Extract ArXiv Paper Metadata from XML Responses

Transform ArXiv's complex XML responses into clean, structured data you can actually use in your TypeScript applications.

If you’ve tried to get paper data from ArXiv’s API, you’ve probably hit the same wall we all do. Instead of nice JSON, you get complex XML with multiple namespaces that breaks standard parsing. Let’s fix that. We’ll explore three ways to extract titles, authors, and abstracts from ArXiv API responses using TypeScript.

Understanding ArXiv API XML Structure

The ArXiv API returns data in Atom 1.0 format, which uses XML namespaces extensively.

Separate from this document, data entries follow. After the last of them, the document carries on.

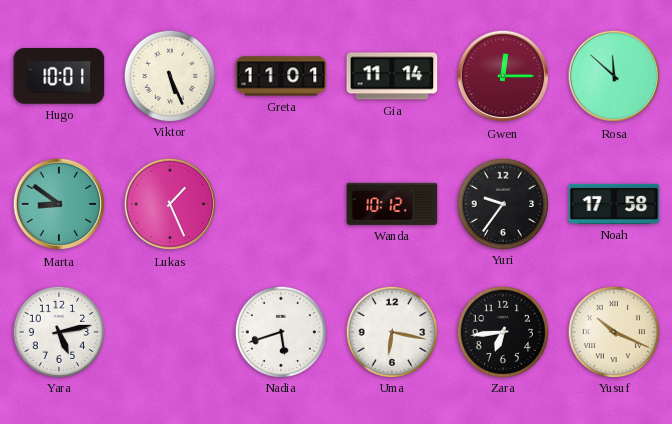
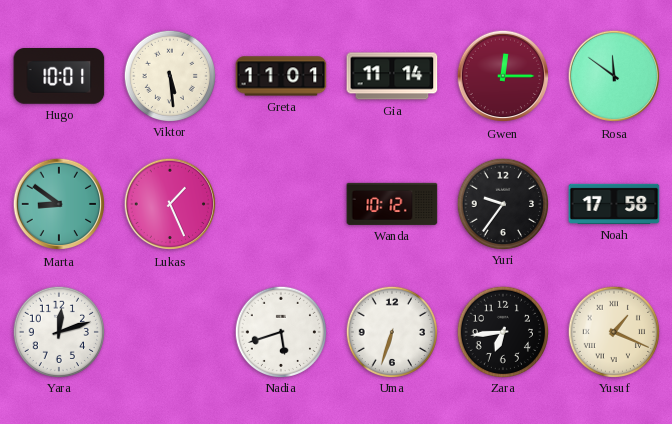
Viktor: 5:26 -> 5:29
Rosa: 11:52 -> 11:51
Yara: 5:13 -> 12:12
Uma: 6:17 -> 6:33
Yusuf: 10:19 -> 1:19
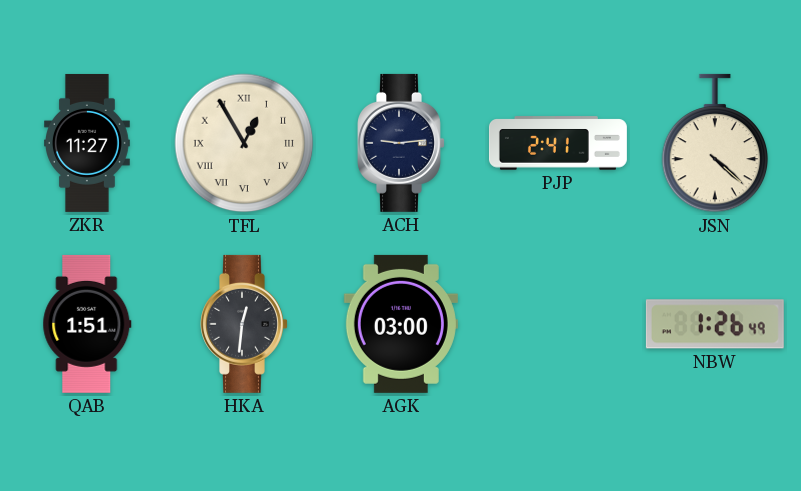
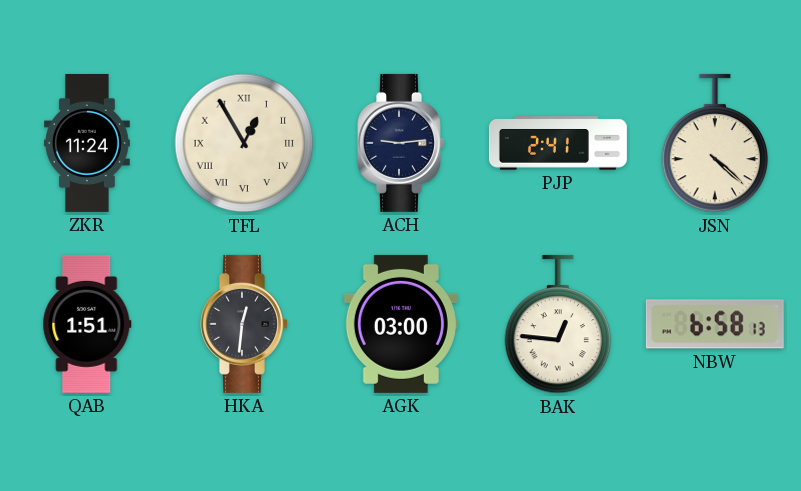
ZKR: 11:27 -> 11:24
BAK: none -> 12:46
NBW: 1:26 -> 6:58
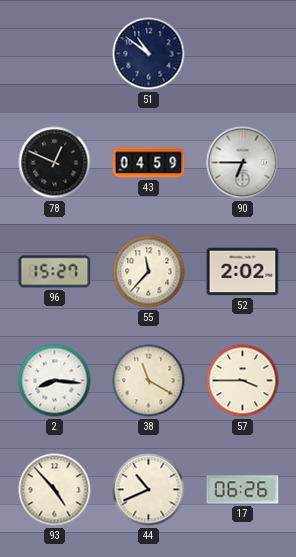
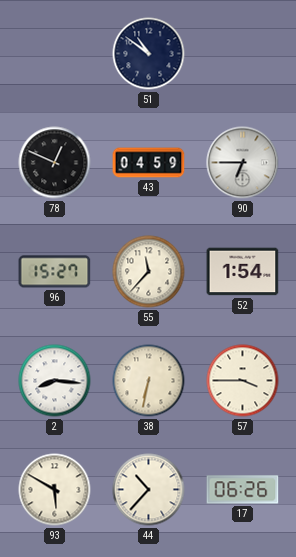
52: 2:02 -> 1:54
38: 11:20 -> 6:32
93: 4:53 -> 5:50
44: 10:41 -> 10:37
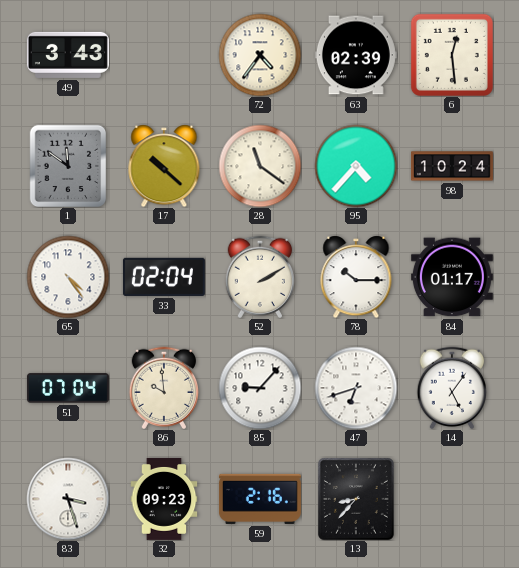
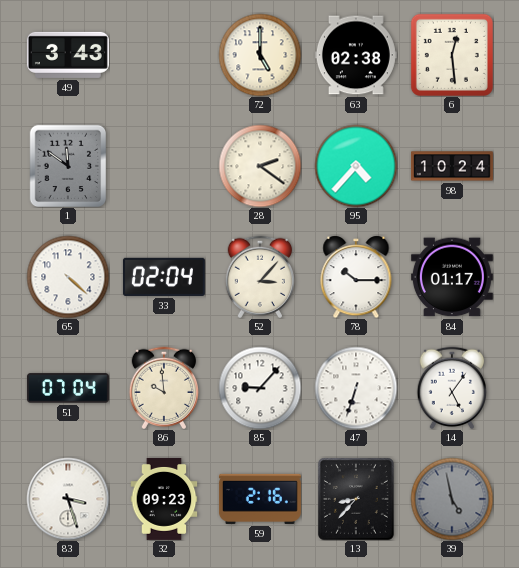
72: 4:36 -> 5:00
63: 02:39 -> 02:38
17: 10:22 -> none
28: 11:21 -> 2:21
65: 4:24 -> 4:22
52: 2:10 -> 3:07
47: 6:42 -> 6:33
39: none -> 4:58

Here’s what a typical response looks like:

<feed xmlns="http://www.w3.org/2005/Atom">
  <entry>
    <title>Quantum Computing Fundamentals</title>
    <author>
      <name>John Doe</name>
    </author>
    <summary>This paper explores...</summary>
  </entry>
</feed>

The challenge? Standard XML parsing fails because of the default namespace http://www.w3.org/2005/Atom. Without handling this namespace correctly, you’ll get empty results even when the data is right there.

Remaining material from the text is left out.